Profile Applicability:

  • Level 1

Description:

Amazon DocumentDB provides deletion protection to prevent accidental deletion of clusters. When deletion protection is enabled, the DocumentDB cluster cannot be deleted via the AWS Management Console, AWS CLI, or API unless the deletion protection is disabled first.

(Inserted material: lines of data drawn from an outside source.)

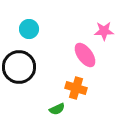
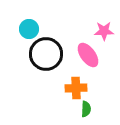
pink ellipse: moved 3 px right
black circle: moved 27 px right, 13 px up
orange cross: rotated 20 degrees counterclockwise
green semicircle: moved 29 px right; rotated 63 degrees counterclockwise
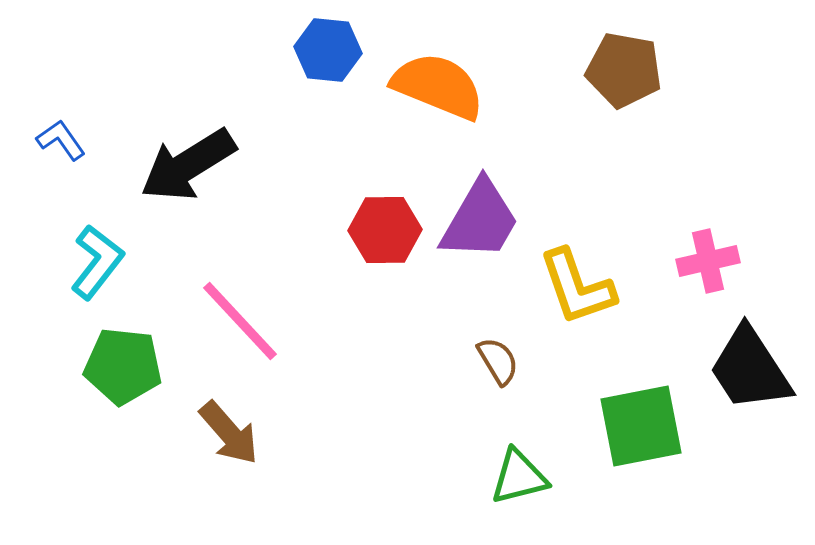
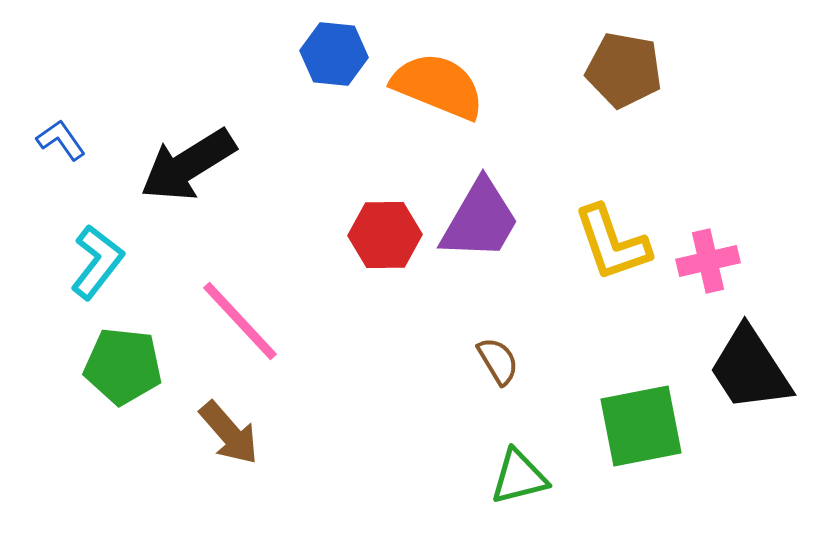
blue hexagon: moved 6 px right, 4 px down
red hexagon: moved 5 px down
yellow L-shape: moved 35 px right, 44 px up
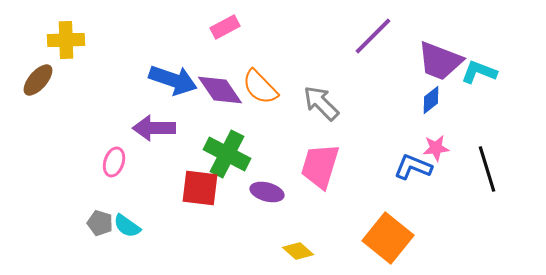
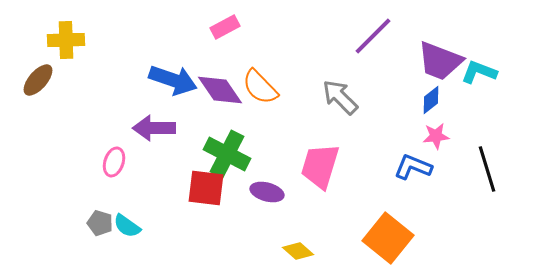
gray arrow: moved 19 px right, 6 px up
pink star: moved 12 px up
red square: moved 6 px right
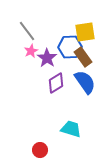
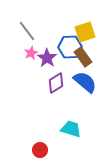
yellow square: rotated 10 degrees counterclockwise
pink star: moved 2 px down
blue semicircle: rotated 15 degrees counterclockwise
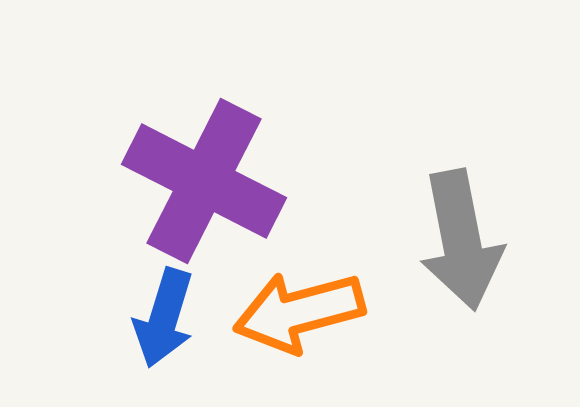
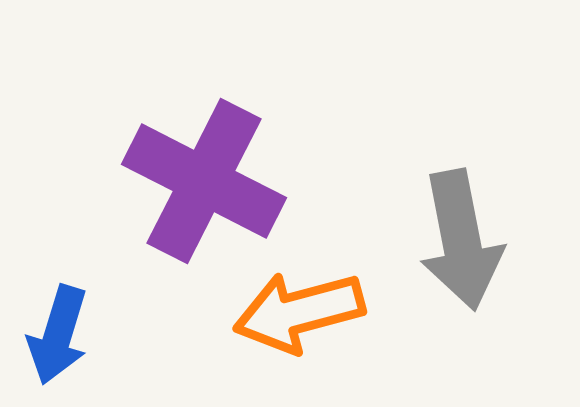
blue arrow: moved 106 px left, 17 px down
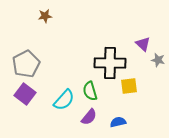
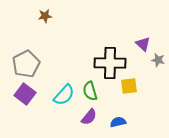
cyan semicircle: moved 5 px up
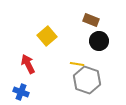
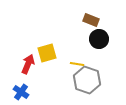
yellow square: moved 17 px down; rotated 24 degrees clockwise
black circle: moved 2 px up
red arrow: rotated 48 degrees clockwise
blue cross: rotated 14 degrees clockwise
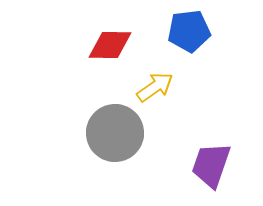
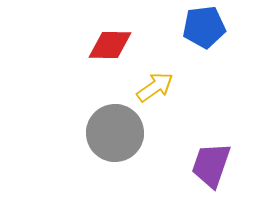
blue pentagon: moved 15 px right, 4 px up
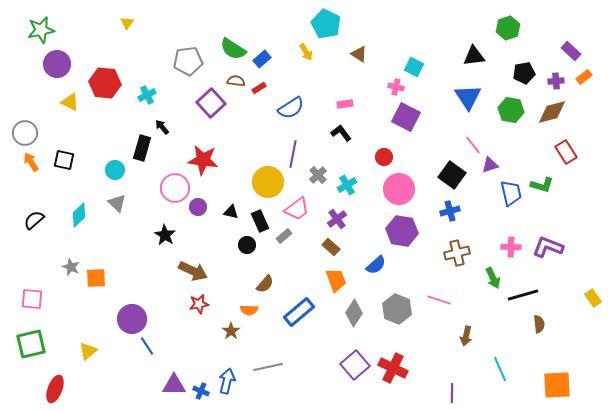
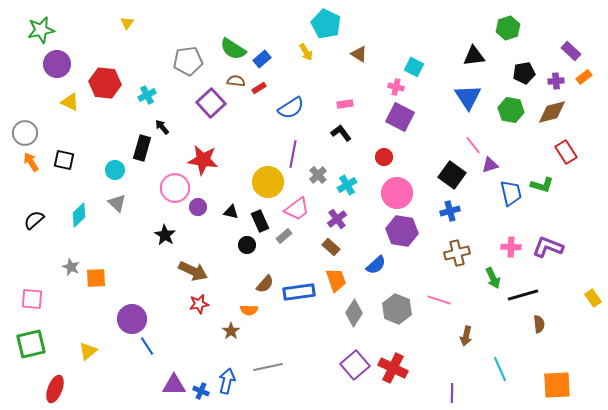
purple square at (406, 117): moved 6 px left
pink circle at (399, 189): moved 2 px left, 4 px down
blue rectangle at (299, 312): moved 20 px up; rotated 32 degrees clockwise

This SOP ensures that DocumentDB clusters have deletion protection enabled to prevent the accidental loss of critical data and infrastructure.

Rationale:

  • Data Integrity: Ensures that critical data stored in DocumentDB clusters is protected from accidental deletion.

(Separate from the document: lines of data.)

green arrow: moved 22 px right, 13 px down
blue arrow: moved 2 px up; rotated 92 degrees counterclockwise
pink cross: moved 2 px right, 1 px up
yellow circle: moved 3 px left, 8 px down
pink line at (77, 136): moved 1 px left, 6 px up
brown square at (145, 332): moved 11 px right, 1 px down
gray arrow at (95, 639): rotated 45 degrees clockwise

  • Operational Security: Prevents unauthorized or accidental deletion of database clusters, ensuring that business-critical systems remain operational.

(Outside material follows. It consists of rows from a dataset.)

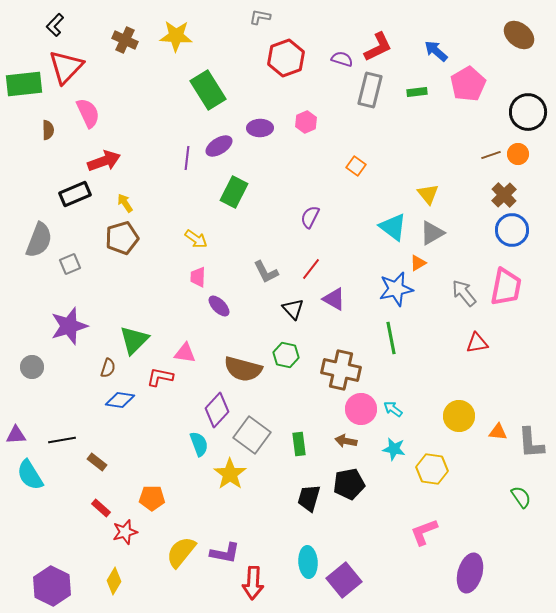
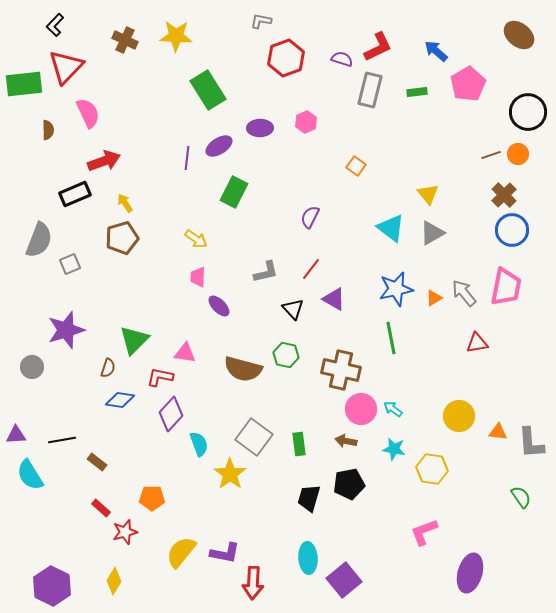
gray L-shape at (260, 17): moved 1 px right, 4 px down
cyan triangle at (393, 227): moved 2 px left, 1 px down
orange triangle at (418, 263): moved 16 px right, 35 px down
gray L-shape at (266, 272): rotated 76 degrees counterclockwise
purple star at (69, 326): moved 3 px left, 4 px down
purple diamond at (217, 410): moved 46 px left, 4 px down
gray square at (252, 435): moved 2 px right, 2 px down
cyan ellipse at (308, 562): moved 4 px up
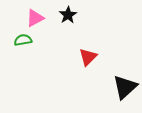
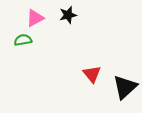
black star: rotated 18 degrees clockwise
red triangle: moved 4 px right, 17 px down; rotated 24 degrees counterclockwise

  • Disaster Recovery: Helps to avoid unintentional loss of infrastructure, especially for production systems.

  • Compliance: Meets security and operational guidelines for safeguarding data and systems.

Impact:

Pros:

  • Prevents Accidental Deletion: Deletion protection ensures that clusters cannot be accidentally removed, reducing the risk of data loss.

  • Increased Data Availability: The feature ensures that critical databases are always available and can be recovered in case of failure.

  • Improved Security: Adds an extra layer of security for database clusters to protect against malicious actions or human error.

Cons:

  • Management Overhead: While helpful, deletion protection introduces an additional step to disable protection when legitimate deletion of a cluster is required.

  • Operational Complexity: Administrators must ensure they manage deletion protection settings when performing maintenance or cleanup tasks.

Default Value:

By default, deletion protection is disabled for DocumentDB clusters. It must be explicitly enabled at the time of cluster creation or modified afterward.

Pre-requisite:

  • AWS IAM Permissions:

    • rds:DescribeDBClusters

    • rds:ModifyDBCluster

  • AWS CLI installed and configured.

  • Ensure that you have the correct permissions to manage DocumentDB clusters.

Test Plan:

Using AWS Console:

  1. Sign in to the AWS Management Console.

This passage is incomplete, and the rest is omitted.